About noon today (July 7, 2005) a fire started in the first floor of Consolidated Plastics, a plastic recycling facility. Greendale fire and rescue responded to an alarm at approximately 12:12 and arrived on scene within 12 min. according to the Greendale fire chief.



The fire burned throughout the afternoon and well into evening. Fire crews estimated the temp. inside the building at 1200F. Water had no effect on the pools of hot plastic. The fire was burning as night fell and we went to press.



The fire that started yesterday in Greendale still burns this morning as seen from the Lawrenceburg side of the river.



The fire has spread to the entire first floor and tons of plastic burn filling the air with fowl smelling smoke. Fire crews are seen here spraying a curtain of water to prevent the next building from the same fate.



This fire crew from the Cincinnati suburb of Woodlawn sprays water on the fire in an attempt to contain it to only one building.



A loosing battle as the second floor is now fully involved where many tons of processed plastic is stored. The top two floors are said to be empty.



Day three. As small fires burn themselves out the burned out hulk of what was Consolidated Plastics of Greendale, In. the state fire marshal investigates the cause of this tragic fire. 18 fire companies from Ohio, Kentucky and Indiana responded to help contain this fire.

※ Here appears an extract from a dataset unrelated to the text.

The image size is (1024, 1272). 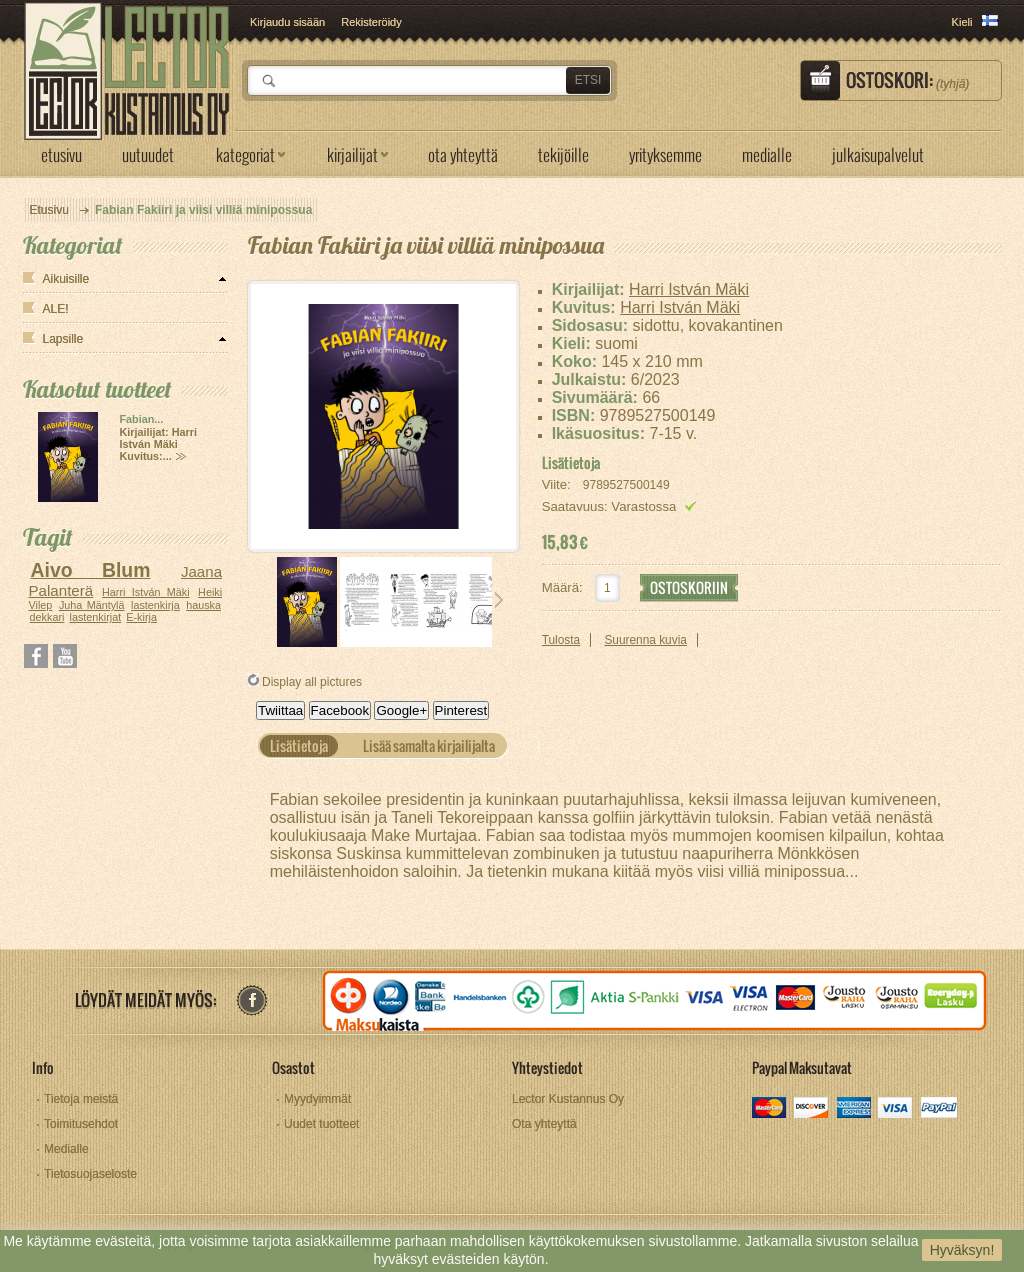 What do you see at coordinates (146, 592) in the screenshot?
I see `Harri István Mäki` at bounding box center [146, 592].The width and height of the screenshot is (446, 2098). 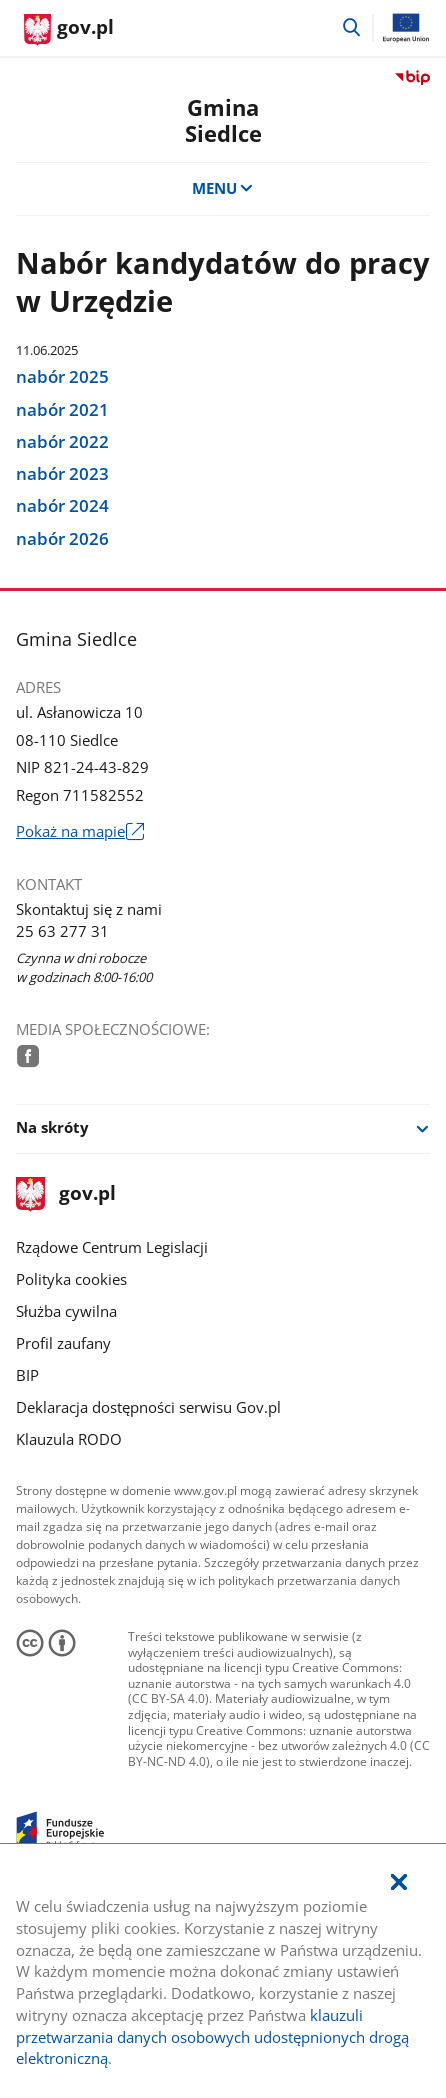 I want to click on GminaSiedlce, so click(x=223, y=120).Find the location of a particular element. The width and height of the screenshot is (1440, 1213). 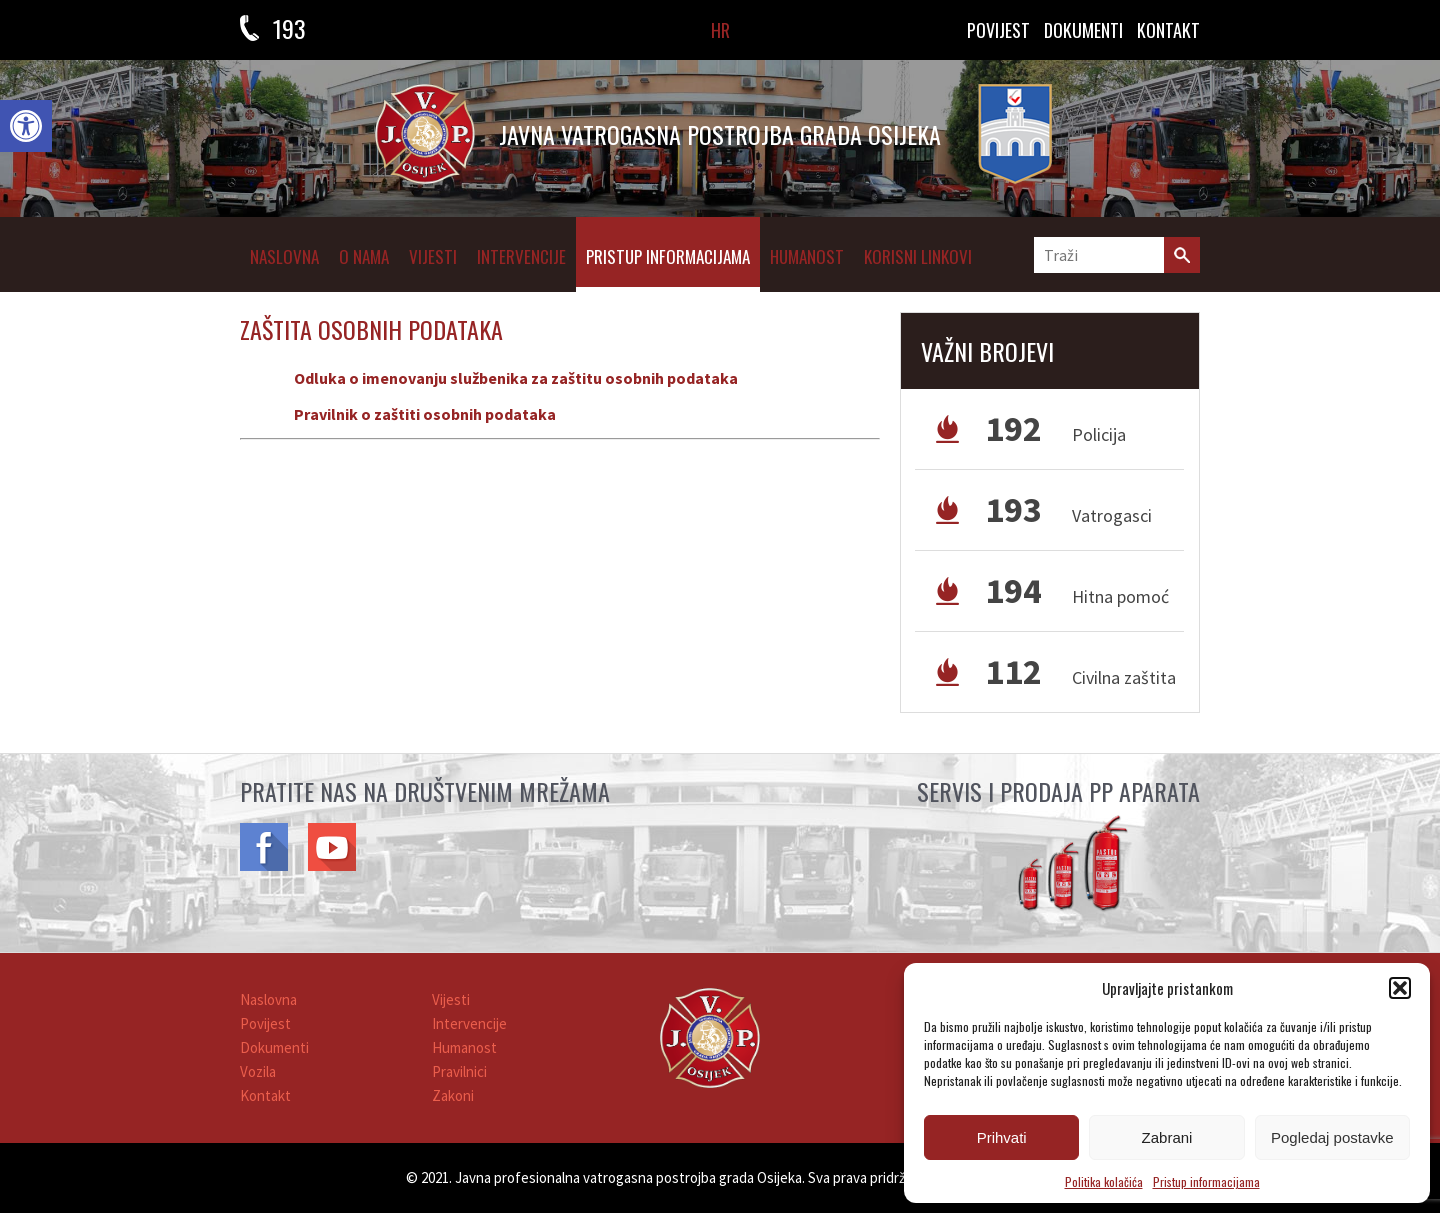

This was my verbiage, the editors cut most of it. This appeared in a small local paper published here. I gave the volunteer companies prints for there "Glory Wall" as a little PR. In September the building was demolished. It had been originally built for a distillery and was said to be "fire proof". They built it to withstand the quick flash of an alcohol fire, not 3 1/2 of hot plastic burning at over 1200 degrees.
 
Thanks, I got lucky with the rainbows. The sun was only in the correct place to produce them for about 15 min. We watched this fire for the biggest part of 3 days waiting for it to collapse, never happened. It was amazing to watch them pore water on it and have it turned to steam before it ever hit the fire.

I'm surprised more comments wern't made, guess fires arn't as sexy as sports cars. :er: Oh well, maybe next time.
 
Wow, really great series! The 5th really held my attention for a long time, very nice work!
 
You did a great job here. :thumbup: Very nice captures! I find a lot of drama in this series. Knowing that it was a plastics recycling facility makes me think of how badly toxic that smoke must have been. Wow!

Did they ever determine the cause of the fire?
 
At first they had thought it was caused by an electrical short in a new piece of equipment. They have ruled that out and so far the cause is listed as unknown. And yes, the smoke was very nasty. At the time we had a spat of still, sticky air as we often do in July. In a nearby town about 14 miles away, they awoke to that smoke settling down at ground level on the morning of day two.
 
ugh - I can't imagine waking up to that smoke in the middle of July. Very nasty. I hope they can get it resolved, there is something troubling about "cause unknown" with huge fires like this.

Anyway - terrific shots here. :thumbup: You really captured the drama going on. :)
 
Wow!!! Great job on these. The shots with the rainbow are amazing.